Segment Open
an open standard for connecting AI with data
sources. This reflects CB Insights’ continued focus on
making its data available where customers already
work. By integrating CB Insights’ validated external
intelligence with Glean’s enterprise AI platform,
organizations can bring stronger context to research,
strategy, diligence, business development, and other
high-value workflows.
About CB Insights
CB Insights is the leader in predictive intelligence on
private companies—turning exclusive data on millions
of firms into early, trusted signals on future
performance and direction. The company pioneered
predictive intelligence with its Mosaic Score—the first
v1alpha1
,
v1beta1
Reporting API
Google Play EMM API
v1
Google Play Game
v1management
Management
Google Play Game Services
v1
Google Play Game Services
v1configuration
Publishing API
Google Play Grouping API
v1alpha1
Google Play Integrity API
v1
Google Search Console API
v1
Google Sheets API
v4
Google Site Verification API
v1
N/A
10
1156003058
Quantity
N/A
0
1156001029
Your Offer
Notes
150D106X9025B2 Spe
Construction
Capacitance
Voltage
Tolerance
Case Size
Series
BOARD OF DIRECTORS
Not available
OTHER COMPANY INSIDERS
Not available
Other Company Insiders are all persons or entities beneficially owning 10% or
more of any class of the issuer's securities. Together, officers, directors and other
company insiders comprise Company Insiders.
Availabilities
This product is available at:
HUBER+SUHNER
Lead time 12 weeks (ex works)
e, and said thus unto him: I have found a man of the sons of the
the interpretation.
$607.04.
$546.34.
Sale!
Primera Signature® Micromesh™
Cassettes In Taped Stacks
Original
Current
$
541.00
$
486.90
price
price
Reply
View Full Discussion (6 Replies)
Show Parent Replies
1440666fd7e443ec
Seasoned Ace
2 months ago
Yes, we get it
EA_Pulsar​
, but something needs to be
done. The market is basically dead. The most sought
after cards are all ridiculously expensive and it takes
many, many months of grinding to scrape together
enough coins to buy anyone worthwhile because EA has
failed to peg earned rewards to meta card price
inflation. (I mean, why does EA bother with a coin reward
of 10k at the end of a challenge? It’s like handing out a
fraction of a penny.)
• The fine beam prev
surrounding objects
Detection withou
Segment Closed
**TO DO:** Your answer should be a single number: the count of lines in these records that hold the string "intelligence".

**RESPONSE:** 3